# WHAT THIS TASK INVOLVES
In how many lines of the records does the word "beaucoup" appear? Reply with the number and nothing else.

# EXCERPTED RECORDS
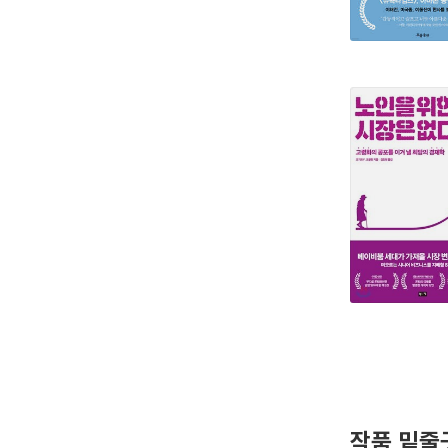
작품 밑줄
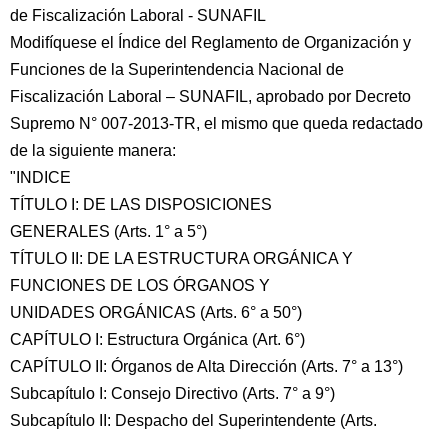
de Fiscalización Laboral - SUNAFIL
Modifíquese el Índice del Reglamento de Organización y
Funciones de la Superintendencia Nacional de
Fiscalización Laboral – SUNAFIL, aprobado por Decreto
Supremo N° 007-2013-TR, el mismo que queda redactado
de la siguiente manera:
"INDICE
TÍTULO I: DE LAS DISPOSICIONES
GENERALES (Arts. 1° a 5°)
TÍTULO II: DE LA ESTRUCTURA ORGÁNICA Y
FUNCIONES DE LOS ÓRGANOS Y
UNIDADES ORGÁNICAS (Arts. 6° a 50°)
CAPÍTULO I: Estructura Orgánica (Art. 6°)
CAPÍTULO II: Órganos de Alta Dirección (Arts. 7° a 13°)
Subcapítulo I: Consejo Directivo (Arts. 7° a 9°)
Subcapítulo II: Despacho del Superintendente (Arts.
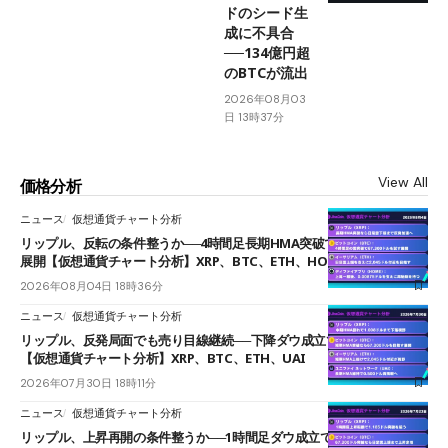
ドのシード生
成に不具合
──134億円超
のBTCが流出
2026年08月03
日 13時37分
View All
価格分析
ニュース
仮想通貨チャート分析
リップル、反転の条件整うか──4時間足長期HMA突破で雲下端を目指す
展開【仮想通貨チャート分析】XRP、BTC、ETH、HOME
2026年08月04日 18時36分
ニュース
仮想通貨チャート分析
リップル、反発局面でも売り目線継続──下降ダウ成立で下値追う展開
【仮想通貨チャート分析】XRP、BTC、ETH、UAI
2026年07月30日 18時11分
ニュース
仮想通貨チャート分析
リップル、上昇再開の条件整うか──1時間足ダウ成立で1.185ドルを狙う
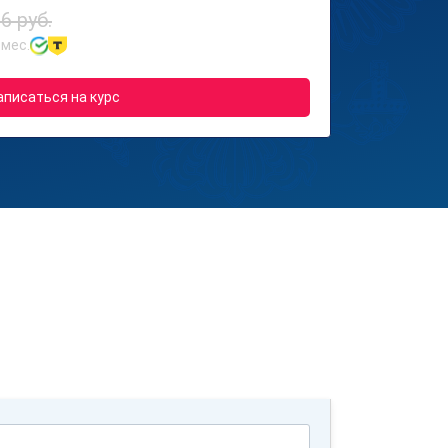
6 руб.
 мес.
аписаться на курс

---

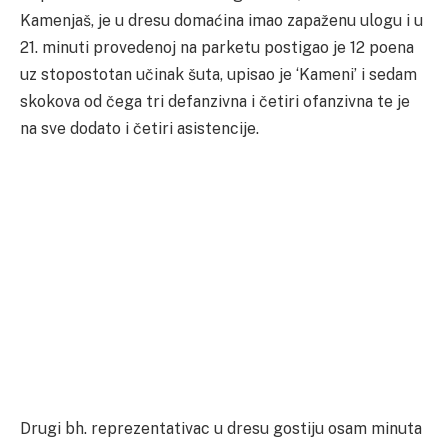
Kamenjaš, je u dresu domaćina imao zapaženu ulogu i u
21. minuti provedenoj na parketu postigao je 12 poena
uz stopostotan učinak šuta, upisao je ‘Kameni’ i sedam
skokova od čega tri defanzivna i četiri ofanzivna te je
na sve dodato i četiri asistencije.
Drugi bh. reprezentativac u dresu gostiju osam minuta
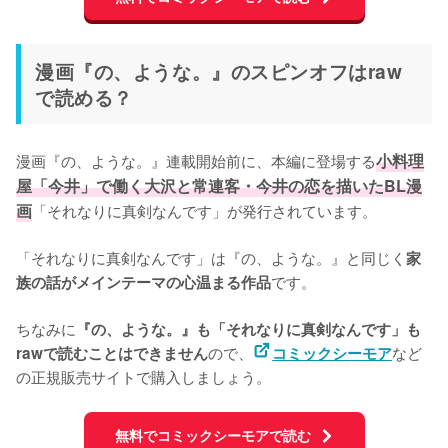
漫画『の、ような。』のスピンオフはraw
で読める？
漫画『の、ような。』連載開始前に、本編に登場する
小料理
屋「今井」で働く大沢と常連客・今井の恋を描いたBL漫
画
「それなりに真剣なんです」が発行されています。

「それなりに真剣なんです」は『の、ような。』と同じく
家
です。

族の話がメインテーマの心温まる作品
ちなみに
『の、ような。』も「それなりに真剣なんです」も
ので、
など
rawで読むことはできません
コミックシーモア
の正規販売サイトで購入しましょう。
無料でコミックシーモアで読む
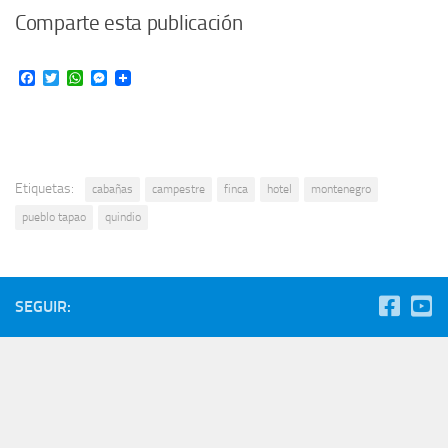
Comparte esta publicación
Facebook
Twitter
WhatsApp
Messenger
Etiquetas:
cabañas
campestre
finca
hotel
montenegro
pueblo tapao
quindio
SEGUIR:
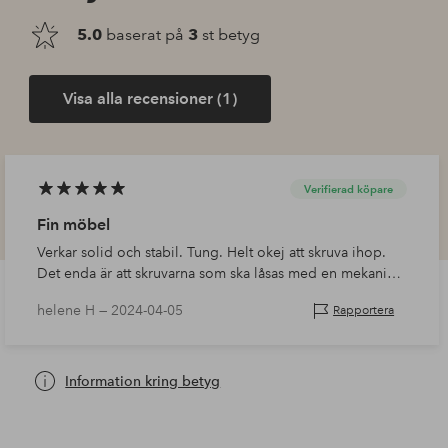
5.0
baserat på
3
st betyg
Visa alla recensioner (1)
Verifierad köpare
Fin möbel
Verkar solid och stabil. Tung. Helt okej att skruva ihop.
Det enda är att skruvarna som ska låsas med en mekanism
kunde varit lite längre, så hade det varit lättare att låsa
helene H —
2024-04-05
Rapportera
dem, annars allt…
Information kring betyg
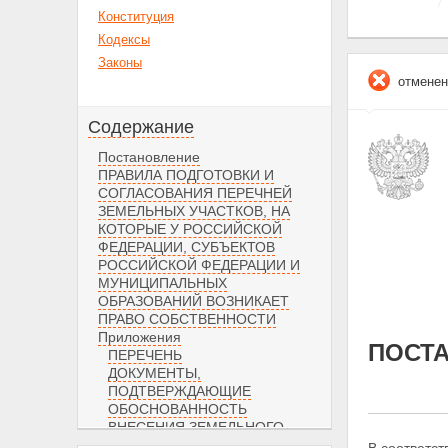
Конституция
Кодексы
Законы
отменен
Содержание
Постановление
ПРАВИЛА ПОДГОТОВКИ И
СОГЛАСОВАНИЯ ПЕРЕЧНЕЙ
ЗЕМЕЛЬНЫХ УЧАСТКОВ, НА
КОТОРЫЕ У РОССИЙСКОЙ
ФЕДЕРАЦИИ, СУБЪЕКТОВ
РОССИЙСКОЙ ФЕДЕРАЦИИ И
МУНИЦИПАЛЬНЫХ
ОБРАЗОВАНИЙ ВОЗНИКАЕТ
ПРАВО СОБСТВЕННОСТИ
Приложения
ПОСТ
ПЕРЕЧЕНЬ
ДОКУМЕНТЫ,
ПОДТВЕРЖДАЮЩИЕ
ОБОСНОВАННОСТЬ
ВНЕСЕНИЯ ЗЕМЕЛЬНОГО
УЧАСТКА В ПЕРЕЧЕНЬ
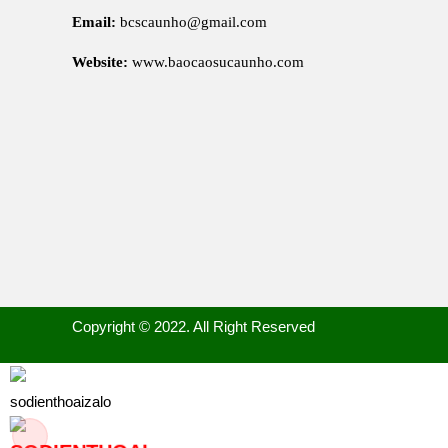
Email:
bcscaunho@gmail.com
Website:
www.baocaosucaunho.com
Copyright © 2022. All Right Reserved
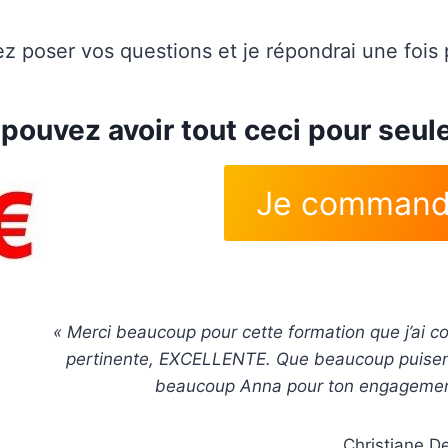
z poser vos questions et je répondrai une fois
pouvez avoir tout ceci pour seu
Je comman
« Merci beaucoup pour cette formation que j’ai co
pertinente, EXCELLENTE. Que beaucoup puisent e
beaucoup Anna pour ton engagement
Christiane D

# FINISHED EXERCISE
3